YOUR INSTRUCTIONS. Could you reproduce, word for word, everything below from the line containing "Квартира с личной" down to the line containing "rolę w procesie", with both of those lines included and no others?

>>>

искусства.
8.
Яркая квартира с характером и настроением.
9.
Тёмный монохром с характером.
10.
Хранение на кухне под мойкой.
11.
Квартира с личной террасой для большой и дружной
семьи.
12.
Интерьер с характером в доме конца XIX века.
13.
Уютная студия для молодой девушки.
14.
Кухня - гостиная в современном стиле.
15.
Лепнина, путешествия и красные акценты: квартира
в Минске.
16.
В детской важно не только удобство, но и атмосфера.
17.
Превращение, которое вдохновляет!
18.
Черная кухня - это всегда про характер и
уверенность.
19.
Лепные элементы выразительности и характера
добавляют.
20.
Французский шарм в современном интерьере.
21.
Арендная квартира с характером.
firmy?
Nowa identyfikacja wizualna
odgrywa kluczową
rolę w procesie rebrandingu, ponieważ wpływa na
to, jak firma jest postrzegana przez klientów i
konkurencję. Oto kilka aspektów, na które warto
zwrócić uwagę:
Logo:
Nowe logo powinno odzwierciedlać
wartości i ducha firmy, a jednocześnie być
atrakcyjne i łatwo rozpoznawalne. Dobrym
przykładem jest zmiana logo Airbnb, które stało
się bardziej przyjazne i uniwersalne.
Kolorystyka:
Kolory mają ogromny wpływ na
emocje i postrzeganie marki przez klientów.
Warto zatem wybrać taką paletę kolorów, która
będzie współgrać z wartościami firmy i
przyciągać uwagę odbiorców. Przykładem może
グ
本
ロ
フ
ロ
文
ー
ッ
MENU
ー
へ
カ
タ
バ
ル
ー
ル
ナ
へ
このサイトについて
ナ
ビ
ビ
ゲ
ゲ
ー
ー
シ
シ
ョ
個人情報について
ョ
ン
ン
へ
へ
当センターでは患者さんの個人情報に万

<<<
>>>

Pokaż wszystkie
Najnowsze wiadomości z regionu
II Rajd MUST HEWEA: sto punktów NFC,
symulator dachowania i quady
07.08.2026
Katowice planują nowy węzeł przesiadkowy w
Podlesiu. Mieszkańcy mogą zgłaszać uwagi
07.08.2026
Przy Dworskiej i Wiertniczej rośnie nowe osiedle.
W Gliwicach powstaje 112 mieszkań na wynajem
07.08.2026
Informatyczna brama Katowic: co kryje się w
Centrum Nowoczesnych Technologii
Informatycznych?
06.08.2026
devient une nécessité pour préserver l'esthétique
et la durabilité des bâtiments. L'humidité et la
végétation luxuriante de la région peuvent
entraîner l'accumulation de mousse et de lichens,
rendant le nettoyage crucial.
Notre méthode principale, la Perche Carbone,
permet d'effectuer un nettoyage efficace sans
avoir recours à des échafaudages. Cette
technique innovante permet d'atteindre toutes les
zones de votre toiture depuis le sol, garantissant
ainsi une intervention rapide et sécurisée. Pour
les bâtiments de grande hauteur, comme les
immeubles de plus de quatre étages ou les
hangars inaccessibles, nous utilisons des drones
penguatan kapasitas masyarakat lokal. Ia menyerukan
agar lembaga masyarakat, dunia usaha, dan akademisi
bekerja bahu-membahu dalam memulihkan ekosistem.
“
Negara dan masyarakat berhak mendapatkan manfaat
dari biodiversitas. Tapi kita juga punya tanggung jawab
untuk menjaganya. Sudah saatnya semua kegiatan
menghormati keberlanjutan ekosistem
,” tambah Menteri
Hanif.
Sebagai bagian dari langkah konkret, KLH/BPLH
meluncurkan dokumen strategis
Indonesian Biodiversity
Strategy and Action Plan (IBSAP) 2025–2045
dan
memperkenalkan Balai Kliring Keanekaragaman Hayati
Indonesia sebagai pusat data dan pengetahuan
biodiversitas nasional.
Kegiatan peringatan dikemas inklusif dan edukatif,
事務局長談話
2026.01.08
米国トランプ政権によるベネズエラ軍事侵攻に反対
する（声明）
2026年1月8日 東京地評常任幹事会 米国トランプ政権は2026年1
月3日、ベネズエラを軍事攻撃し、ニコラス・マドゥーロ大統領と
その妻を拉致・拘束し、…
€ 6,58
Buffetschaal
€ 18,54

<<<

ANSWER TO THIS EXERCISE.
Квартира с личной террасой для большой и дружной
семьи.
12.
Интерьер с характером в доме конца XIX века.
13.
Уютная студия для молодой девушки.
14.
Кухня - гостиная в современном стиле.
15.
Лепнина, путешествия и красные акценты: квартира
в Минске.
16.
В детской важно не только удобство, но и атмосфера.
17.
Превращение, которое вдохновляет!
18.
Черная кухня - это всегда про характер и
уверенность.
19.
Лепные элементы выразительности и характера
добавляют.
20.
Французский шарм в современном интерьере.
21.
Арендная квартира с характером.
firmy?
Nowa identyfikacja wizualna
odgrywa kluczową
rolę w procesie rebrandingu, ponieważ wpływa na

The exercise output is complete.